Entries taken from a collection
────────────────────────────────────────
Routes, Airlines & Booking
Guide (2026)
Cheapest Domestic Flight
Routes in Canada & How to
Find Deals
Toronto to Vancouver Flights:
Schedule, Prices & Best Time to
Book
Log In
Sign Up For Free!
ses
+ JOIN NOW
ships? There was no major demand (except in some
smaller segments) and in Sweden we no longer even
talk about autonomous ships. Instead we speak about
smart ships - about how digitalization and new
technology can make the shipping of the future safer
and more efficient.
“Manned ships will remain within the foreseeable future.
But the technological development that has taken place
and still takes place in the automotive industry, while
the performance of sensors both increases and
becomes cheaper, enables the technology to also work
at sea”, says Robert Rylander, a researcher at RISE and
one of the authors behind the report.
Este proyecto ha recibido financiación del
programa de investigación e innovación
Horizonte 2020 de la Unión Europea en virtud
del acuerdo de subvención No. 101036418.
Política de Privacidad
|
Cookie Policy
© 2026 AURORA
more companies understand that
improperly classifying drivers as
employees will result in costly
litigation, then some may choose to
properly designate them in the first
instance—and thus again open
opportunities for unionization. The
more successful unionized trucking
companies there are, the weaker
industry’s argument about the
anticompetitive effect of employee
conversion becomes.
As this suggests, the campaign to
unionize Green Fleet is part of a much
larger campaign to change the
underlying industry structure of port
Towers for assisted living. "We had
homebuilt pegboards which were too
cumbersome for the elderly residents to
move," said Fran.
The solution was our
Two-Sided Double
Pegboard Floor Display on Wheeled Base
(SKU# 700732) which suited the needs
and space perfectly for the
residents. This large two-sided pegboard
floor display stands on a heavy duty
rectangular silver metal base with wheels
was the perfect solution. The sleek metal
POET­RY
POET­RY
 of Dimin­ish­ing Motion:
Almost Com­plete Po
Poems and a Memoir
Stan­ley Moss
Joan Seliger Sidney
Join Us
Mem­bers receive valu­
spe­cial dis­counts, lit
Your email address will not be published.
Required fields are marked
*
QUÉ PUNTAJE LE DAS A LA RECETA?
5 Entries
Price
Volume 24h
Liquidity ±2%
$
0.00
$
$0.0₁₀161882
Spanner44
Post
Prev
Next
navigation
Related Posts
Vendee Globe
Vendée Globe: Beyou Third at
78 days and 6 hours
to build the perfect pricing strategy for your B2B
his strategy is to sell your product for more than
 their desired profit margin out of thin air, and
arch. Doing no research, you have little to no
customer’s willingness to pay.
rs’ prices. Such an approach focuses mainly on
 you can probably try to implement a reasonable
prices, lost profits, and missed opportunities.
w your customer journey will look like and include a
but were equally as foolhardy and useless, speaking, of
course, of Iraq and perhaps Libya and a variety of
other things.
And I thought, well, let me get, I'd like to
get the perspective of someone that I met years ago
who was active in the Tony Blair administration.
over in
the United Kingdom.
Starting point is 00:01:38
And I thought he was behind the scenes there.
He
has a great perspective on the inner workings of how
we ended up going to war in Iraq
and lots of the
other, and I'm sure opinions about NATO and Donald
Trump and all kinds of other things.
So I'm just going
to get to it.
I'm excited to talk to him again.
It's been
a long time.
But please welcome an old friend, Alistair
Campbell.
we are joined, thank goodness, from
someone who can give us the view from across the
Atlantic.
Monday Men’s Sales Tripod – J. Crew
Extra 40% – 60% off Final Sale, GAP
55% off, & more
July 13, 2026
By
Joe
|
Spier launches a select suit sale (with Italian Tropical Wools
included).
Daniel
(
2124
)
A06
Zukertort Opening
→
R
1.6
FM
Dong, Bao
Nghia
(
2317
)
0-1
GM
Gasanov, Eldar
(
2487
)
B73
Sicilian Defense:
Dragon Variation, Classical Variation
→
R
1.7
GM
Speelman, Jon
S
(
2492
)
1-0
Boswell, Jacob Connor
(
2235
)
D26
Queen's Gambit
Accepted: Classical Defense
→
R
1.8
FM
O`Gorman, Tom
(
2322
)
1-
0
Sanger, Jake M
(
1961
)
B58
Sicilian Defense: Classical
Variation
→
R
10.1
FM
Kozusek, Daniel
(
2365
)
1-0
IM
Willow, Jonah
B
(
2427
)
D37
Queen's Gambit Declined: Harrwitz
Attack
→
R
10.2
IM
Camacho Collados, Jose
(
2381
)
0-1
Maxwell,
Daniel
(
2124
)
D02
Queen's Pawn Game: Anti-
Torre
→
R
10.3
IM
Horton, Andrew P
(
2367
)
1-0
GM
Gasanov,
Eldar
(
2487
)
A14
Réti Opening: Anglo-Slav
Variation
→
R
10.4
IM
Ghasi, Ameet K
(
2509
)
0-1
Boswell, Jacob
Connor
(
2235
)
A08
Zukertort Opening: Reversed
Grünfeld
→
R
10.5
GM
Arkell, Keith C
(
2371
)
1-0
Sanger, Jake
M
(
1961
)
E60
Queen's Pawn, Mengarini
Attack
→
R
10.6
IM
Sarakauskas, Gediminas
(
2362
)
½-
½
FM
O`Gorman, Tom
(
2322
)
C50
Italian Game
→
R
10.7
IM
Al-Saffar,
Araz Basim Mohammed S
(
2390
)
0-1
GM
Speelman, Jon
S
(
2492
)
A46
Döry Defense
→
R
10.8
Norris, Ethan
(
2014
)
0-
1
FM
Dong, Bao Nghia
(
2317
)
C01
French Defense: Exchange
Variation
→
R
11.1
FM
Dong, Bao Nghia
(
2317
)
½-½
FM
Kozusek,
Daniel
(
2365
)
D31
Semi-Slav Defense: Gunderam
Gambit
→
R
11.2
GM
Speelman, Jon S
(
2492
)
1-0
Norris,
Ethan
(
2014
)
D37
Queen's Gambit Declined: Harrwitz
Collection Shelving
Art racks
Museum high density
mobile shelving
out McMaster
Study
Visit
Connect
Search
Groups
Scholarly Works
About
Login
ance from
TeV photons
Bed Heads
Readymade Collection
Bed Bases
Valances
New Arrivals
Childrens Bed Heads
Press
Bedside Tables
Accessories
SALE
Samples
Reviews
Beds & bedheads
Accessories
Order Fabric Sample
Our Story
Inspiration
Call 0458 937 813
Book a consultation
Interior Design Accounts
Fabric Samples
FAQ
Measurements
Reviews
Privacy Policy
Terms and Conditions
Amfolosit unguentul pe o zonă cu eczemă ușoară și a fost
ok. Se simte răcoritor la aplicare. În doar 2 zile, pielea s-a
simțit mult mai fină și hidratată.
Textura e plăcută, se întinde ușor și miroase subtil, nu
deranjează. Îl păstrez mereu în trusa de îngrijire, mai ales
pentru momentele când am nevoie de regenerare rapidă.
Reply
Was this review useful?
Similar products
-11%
────────────────────────────────────────
Prompt.
Restate the records from above exactly as they read.

Task result.
Routes, Airlines & Booking
Guide (2026)
Cheapest Domestic Flight
Routes in Canada & How to
Find Deals
Toronto to Vancouver Flights:
Schedule, Prices & Best Time to
Book
Log In
Sign Up For Free!
ses
+ JOIN NOW
ships? There was no major demand (except in some
smaller segments) and in Sweden we no longer even
talk about autonomous ships. Instead we speak about
smart ships - about how digitalization and new
technology can make the shipping of the future safer
and more efficient.
“Manned ships will remain within the foreseeable future.
But the technological development that has taken place
and still takes place in the automotive industry, while
the performance of sensors both increases and
becomes cheaper, enables the technology to also work
at sea”, says Robert Rylander, a researcher at RISE and
one of the authors behind the report.
Este proyecto ha recibido financiación del
programa de investigación e innovación
Horizonte 2020 de la Unión Europea en virtud
del acuerdo de subvención No. 101036418.
Política de Privacidad
|
Cookie Policy
© 2026 AURORA
more companies understand that
improperly classifying drivers as
employees will result in costly
litigation, then some may choose to
properly designate them in the first
instance—and thus again open
opportunities for unionization. The
more successful unionized trucking
companies there are, the weaker
industry’s argument about the
anticompetitive effect of employee
conversion becomes.
As this suggests, the campaign to
unionize Green Fleet is part of a much
larger campaign to change the
underlying industry structure of port
Towers for assisted living. "We had
homebuilt pegboards which were too
cumbersome for the elderly residents to
move," said Fran.
The solution was our
Two-Sided Double
Pegboard Floor Display on Wheeled Base
(SKU# 700732) which suited the needs
and space perfectly for the
residents. This large two-sided pegboard
floor display stands on a heavy duty
rectangular silver metal base with wheels
was the perfect solution. The sleek metal
POET­RY
POET­RY
 of Dimin­ish­ing Motion:
Almost Com­plete Po
Poems and a Memoir
Stan­ley Moss
Joan Seliger Sidney
Join Us
Mem­bers receive valu­
spe­cial dis­counts, lit
Your email address will not be published.
Required fields are marked
*
QUÉ PUNTAJE LE DAS A LA RECETA?
5 Entries
Price
Volume 24h
Liquidity ±2%
$
0.00
$
$0.0₁₀161882
Spanner44
Post
Prev
Next
navigation
Related Posts
Vendee Globe
Vendée Globe: Beyou Third at
78 days and 6 hours
to build the perfect pricing strategy for your B2B
his strategy is to sell your product for more than
 their desired profit margin out of thin air, and
arch. Doing no research, you have little to no
customer’s willingness to pay.
rs’ prices. Such an approach focuses mainly on
 you can probably try to implement a reasonable
prices, lost profits, and missed opportunities.
w your customer journey will look like and include a
but were equally as foolhardy and useless, speaking, of
course, of Iraq and perhaps Libya and a variety of
other things.
And I thought, well, let me get, I'd like to
get the perspective of someone that I met years ago
who was active in the Tony Blair administration.
over in
the United Kingdom.
Starting point is 00:01:38
And I thought he was behind the scenes there.
He
has a great perspective on the inner workings of how
we ended up going to war in Iraq
and lots of the
other, and I'm sure opinions about NATO and Donald
Trump and all kinds of other things.
So I'm just going
to get to it.
I'm excited to talk to him again.
It's been
a long time.
But please welcome an old friend, Alistair
Campbell.
we are joined, thank goodness, from
someone who can give us the view from across the
Atlantic.
Monday Men’s Sales Tripod – J. Crew
Extra 40% – 60% off Final Sale, GAP
55% off, & more
July 13, 2026
By
Joe
|
Spier launches a select suit sale (with Italian Tropical Wools
included).
Daniel
(
2124
)
A06
Zukertort Opening
→
R
1.6
FM
Dong, Bao
Nghia
(
2317
)
0-1
GM
Gasanov, Eldar
(
2487
)
B73
Sicilian Defense:
Dragon Variation, Classical Variation
→
R
1.7
GM
Speelman, Jon
S
(
2492
)
1-0
Boswell, Jacob Connor
(
2235
)
D26
Queen's Gambit
Accepted: Classical Defense
→
R
1.8
FM
O`Gorman, Tom
(
2322
)
1-
0
Sanger, Jake M
(
1961
)
B58
Sicilian Defense: Classical
Variation
→
R
10.1
FM
Kozusek, Daniel
(
2365
)
1-0
IM
Willow, Jonah
B
(
2427
)
D37
Queen's Gambit Declined: Harrwitz
Attack
→
R
10.2
IM
Camacho Collados, Jose
(
2381
)
0-1
Maxwell,
Daniel
(
2124
)
D02
Queen's Pawn Game: Anti-
Torre
→
R
10.3
IM
Horton, Andrew P
(
2367
)
1-0
GM
Gasanov,
Eldar
(
2487
)
A14
Réti Opening: Anglo-Slav
Variation
→
R
10.4
IM
Ghasi, Ameet K
(
2509
)
0-1
Boswell, Jacob
Connor
(
2235
)
A08
Zukertort Opening: Reversed
Grünfeld
→
R
10.5
GM
Arkell, Keith C
(
2371
)
1-0
Sanger, Jake
M
(
1961
)
E60
Queen's Pawn, Mengarini
Attack
→
R
10.6
IM
Sarakauskas, Gediminas
(
2362
)
½-
½
FM
O`Gorman, Tom
(
2322
)
C50
Italian Game
→
R
10.7
IM
Al-Saffar,
Araz Basim Mohammed S
(
2390
)
0-1
GM
Speelman, Jon
S
(
2492
)
A46
Döry Defense
→
R
10.8
Norris, Ethan
(
2014
)
0-
1
FM
Dong, Bao Nghia
(
2317
)
C01
French Defense: Exchange
Variation
→
R
11.1
FM
Dong, Bao Nghia
(
2317
)
½-½
FM
Kozusek,
Daniel
(
2365
)
D31
Semi-Slav Defense: Gunderam
Gambit
→
R
11.2
GM
Speelman, Jon S
(
2492
)
1-0
Norris,
Ethan
(
2014
)
D37
Queen's Gambit Declined: Harrwitz
Collection Shelving
Art racks
Museum high density
mobile shelving
out McMaster
Study
Visit
Connect
Search
Groups
Scholarly Works
About
Login
ance from
TeV photons
Bed Heads
Readymade Collection
Bed Bases
Valances
New Arrivals
Childrens Bed Heads
Press
Bedside Tables
Accessories
SALE
Samples
Reviews
Beds & bedheads
Accessories
Order Fabric Sample
Our Story
Inspiration
Call 0458 937 813
Book a consultation
Interior Design Accounts
Fabric Samples
FAQ
Measurements
Reviews
Privacy Policy
Terms and Conditions
Amfolosit unguentul pe o zonă cu eczemă ușoară și a fost
ok. Se simte răcoritor la aplicare. În doar 2 zile, pielea s-a
simțit mult mai fină și hidratată.
Textura e plăcută, se întinde ușor și miroase subtil, nu
deranjează. Îl păstrez mereu în trusa de îngrijire, mai ales
pentru momentele când am nevoie de regenerare rapidă.
Reply
Was this review useful?
Similar products
-11%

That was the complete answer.